Development of Non-Traditional Bioanalytical Methods for the Study of Pharmacokinetics and Protein Complexes
While proteomics, mass spectrometry and their combination have seen great advancements since their inception, there is room for improvement in many areas, including increased sensitivity, specificity, and applicability. Mass spectrometry-based imaging (MSI) is a relatively new technology that has found application in the medical sciences. Spatially measuring proteins, lipids, and other biomolecules in clinically relevant tissues is a powerful tool for disease biomarker studies and for disease pathology. An improved tissue imaging method has been developed that employs a series of wash steps to decrease the complexity of the lower mass range in order to better observe tissue distribution of targeted drug molecules and their metabolites. This was previously unstudied due to the common belief that any solvent would delocalize analytes of interest; however, we have shown that attention to solubility properties of these molecules allows for non-disruptive solvent selection. This method was utilized to determine the biodistribution of small molecule read-through (SMRT) compounds that are potential treatment molecules for premature termination codon (PTC) genetic disorders. MSI experiments revealed that one compound in particular, BZ16, crossed the blood-brain barrier (BBB) and entered the cerebellum. MSI was also utilized to study the distribution of a molecular tweezer (MT) compound, CLR01, which is a potential treatment for amyloid-based diseases. After administration to animal subjects, CLR01 was observed in the ventral portion of the brain, confirming the compound's ability to cross the BBB.

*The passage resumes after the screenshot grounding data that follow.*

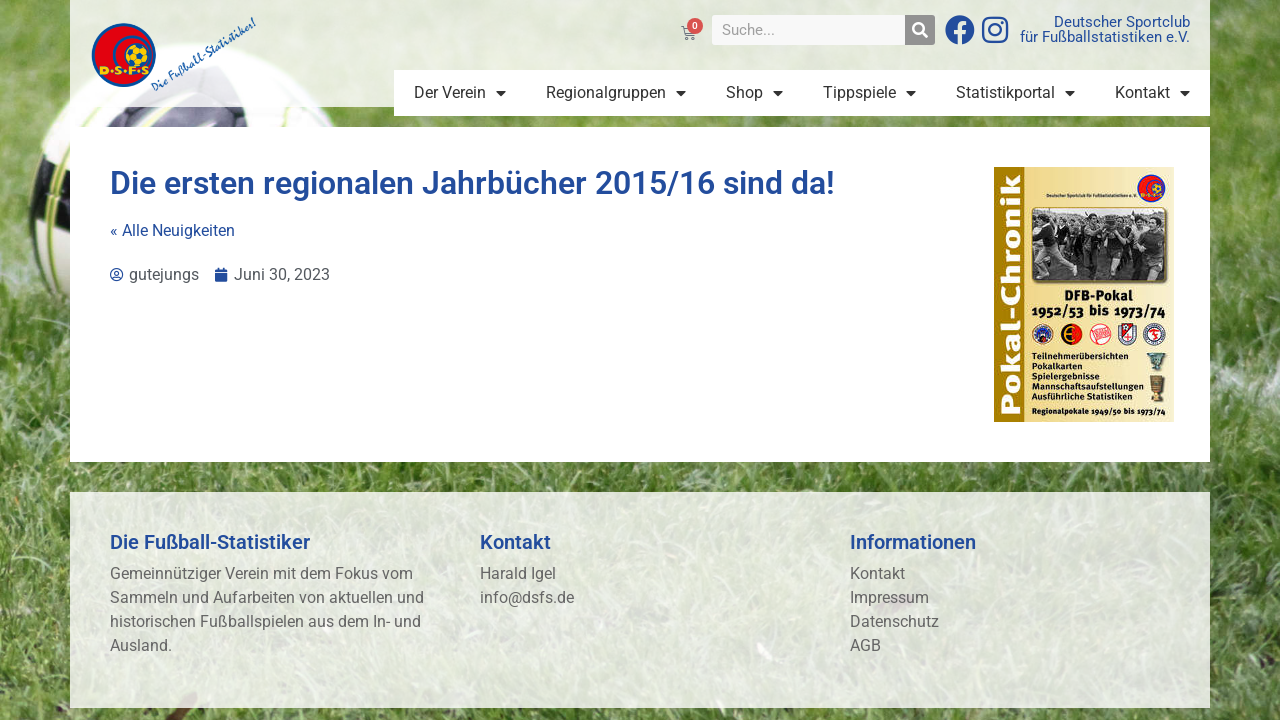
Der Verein (460, 93)
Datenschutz (894, 621)
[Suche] (920, 30)
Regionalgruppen (616, 93)
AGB (865, 645)
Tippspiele (869, 93)
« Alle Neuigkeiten (172, 230)
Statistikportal (1015, 93)
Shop (754, 93)
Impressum (889, 597)
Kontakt (1152, 93)
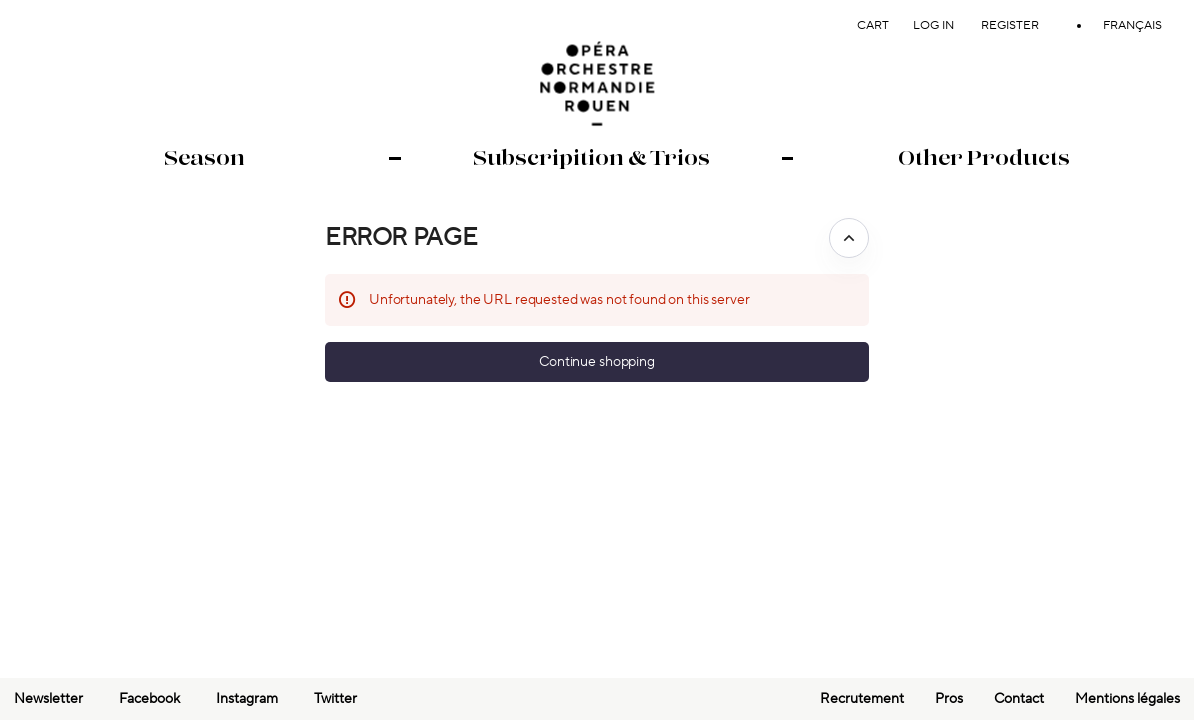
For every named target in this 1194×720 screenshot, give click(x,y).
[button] (597, 362)
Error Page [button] (401, 237)
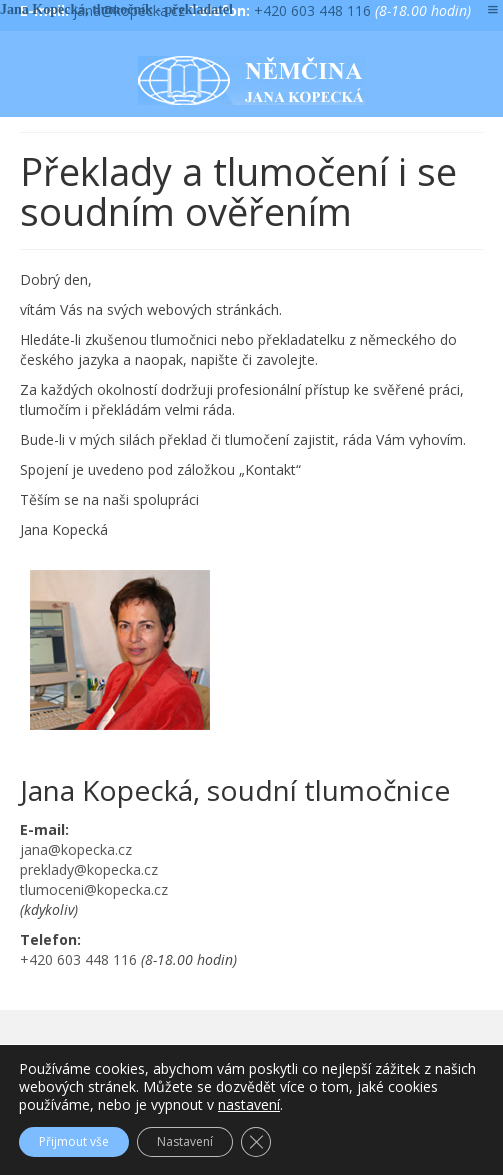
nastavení (249, 1105)
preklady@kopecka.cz (89, 869)
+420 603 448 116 (312, 10)
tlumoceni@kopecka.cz (94, 889)
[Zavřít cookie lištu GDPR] (256, 1142)
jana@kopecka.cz (76, 849)
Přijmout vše (74, 1141)
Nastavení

One area that has not been well addressed by these newer technologies is the study of protein-ligand interactions. The development of improved ambient ionization methods for mass spectrometry provides a complementary technique for the study of small molecules and their interactions with proteins and other biomolecules. Protein-ligand binding studies are crucial in the development of drug molecules; such techniques as reactive desorption electrospray ionization (DESI) allow for the study of large proteins and protein complexes in their native states.
DESI-related work has resulted in an improved protein soft ionization method, enabling the characterization of large native protein complexes (> 150 kDa). Our reactive DESI method employs two solvent capillaries: one containing buffer to maintain native conformation, and another containing electrospray-compatible solvent to more efficiently ionize proteins at higher resolution. Additionally, we have shown that we can probe protein-ligand binding stoichiometry, selectivity, and kinetics by including a small molecule in our electrospray-compatible solvent.